Three feminist activists from the group Femen have been given jail sentences by a Tunisian court. The court convicted the women for bearing their breasts in public in protest of the arrest of a Tunisian Femen member.
A court in Tunis found three European feminist activists guilty of public indecency, offending public morality and disrupting the peace on Wednesday. Defendants Pauline Hillier and Marguerite Stern of France, as well as German national Josephine Markmann were sentenced to prison for four months and one day.
Their defense lawyer criticized the court for handing down a hypocritical verdict compared to recent cases involving Islamist extremists in Tunisia.
"The sentence is very severe and not proportional to the actions of the women," said attorney Souhaib Bahri.
"When we think of the trial for those suspected of the attack on the U.S. embassy where there was death and major property damage and the defendants received just suspended sentences, we have to ask if there hasn't been a failure of justice," Bahri added, referring to mob attacks against the US embassy and an American school in Tunis last September. The unrest resulted in the deaths of four people.
The French foreign ministry also expressed its disappointment in the court's decision.
"Since we were hoping for a degree of clemency, we could only regret the severity of the penalty," the French foreign ministry said in a statement on Wednesday.
Hillier, Stern and Markmann staged a topless protest in front of Tunis' main courthouse on May 29 following the arrest of Tunisian activist Amina Sboui. They were the first Femen activists to stage a protest in the Middle East.
Sboui had caught the public's attention in March when she protested women's rights by posting topless photos of herself online. On May 19, authorities in Kairouan, which lies about 160 kilometers (99 miles) south of Tunis, apprehended her for allegedly painting the word "Femen" on wall near a cemetery.
"We came to Tunisia to express our support for Amina [Sboui] who is a symbol during this political phase that Tunisia is going through," defendant Pauline Hilliers from France said through an interpreter during the trial.

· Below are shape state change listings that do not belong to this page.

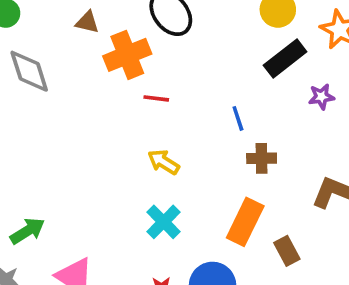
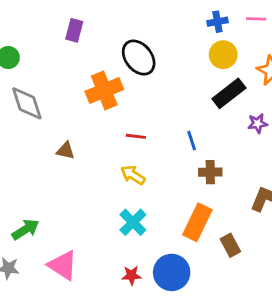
brown triangle: (87, 22) -> (66, 151), moved
red line: (156, 98) -> (136, 136), moved

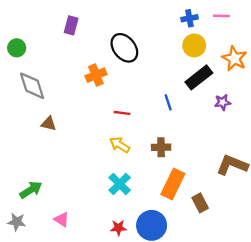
orange cross: (104, 90) -> (96, 75), size x0.7
blue line: (192, 141) -> (168, 102), moved
brown triangle: (66, 151) -> (49, 124), moved
brown cross: (210, 172) -> (161, 147), moved
pink triangle: (63, 265) -> (62, 219), size x0.6

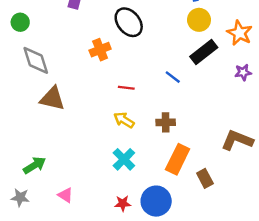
blue line: (168, 102) -> (173, 77), turned -35
purple star: (223, 102) -> (243, 72), moved
brown triangle: (49, 124) -> (52, 99), size x1.6

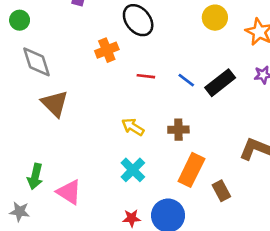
black rectangle: (204, 52) -> (220, 83), moved
red line: (126, 88) -> (146, 76), moved
brown triangle: (52, 99) -> (55, 104), turned 32
green arrow: (34, 165) -> (35, 176), turned 135
pink triangle: (65, 195) -> (69, 192), moved, size x1.5

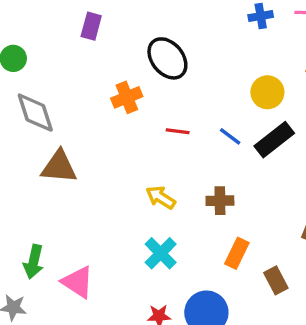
yellow circle: (215, 18) -> (267, 92), moved
brown triangle: (55, 104) -> (59, 167), turned -40
orange rectangle: (191, 170) -> (237, 253), size x0.7

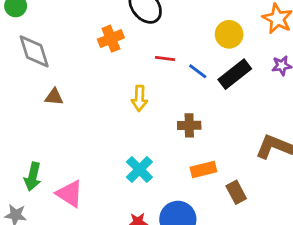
red line: (178, 131) -> (165, 58), moved
brown triangle: (59, 167) -> (54, 97), size x0.6
yellow arrow: (161, 197) -> (139, 98), moved, turned -120
orange rectangle: (237, 253) -> (203, 169), turned 50

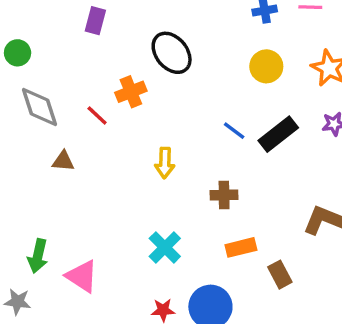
yellow circle: (229, 34) -> (266, 66), moved
red line: (165, 58) -> (97, 115), moved, turned 36

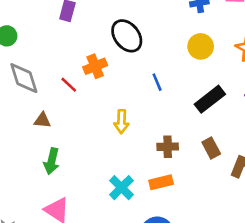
blue line: (234, 131) -> (157, 82), moved, turned 30
orange rectangle: (241, 247) -> (161, 182), moved
green arrow: (38, 256) -> (52, 161), moved
brown rectangle: (280, 275) -> (211, 148), moved

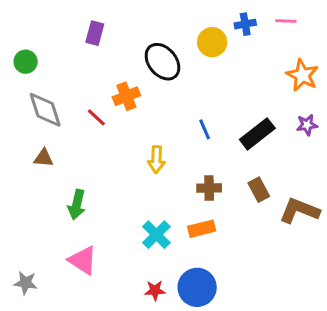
yellow circle: (201, 46) -> (212, 42), moved
blue line: (157, 82) -> (205, 129), moved
brown triangle: (42, 120) -> (44, 158), moved

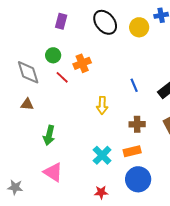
green circle: (26, 62) -> (53, 55), moved
black ellipse: (162, 62) -> (105, 22), moved
blue circle: (197, 287) -> (138, 179), moved

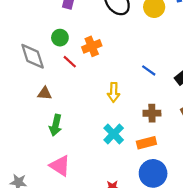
blue line: (134, 85) -> (149, 70), turned -32
brown triangle: (27, 104) -> (45, 93), moved
cyan cross: (102, 155) -> (114, 134), moved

"My passion is politics and not inciting debauchery," Hilliers said.
Femen vows to persevere
Femen group leader, Inna Shevchenko, told reporters that the verdict had only motivated the group to stage more protests in the Middle East.
"If they think they are going to stop feminist activity, Femen activity, by jailing women they're wrong," she told dpa in Paris, where Femen is now based.
"Now we see which way the Arab Spring is turning. They're scared of the liberation of women, which is the first step in the liberation of a country," Shevchenko told the news agency DPA.
Since the Arab Spring, Tunisia has seen conservative groups rise to power, while ultraconservative Salafi Muslim groups continue to fight for more influence over social policies.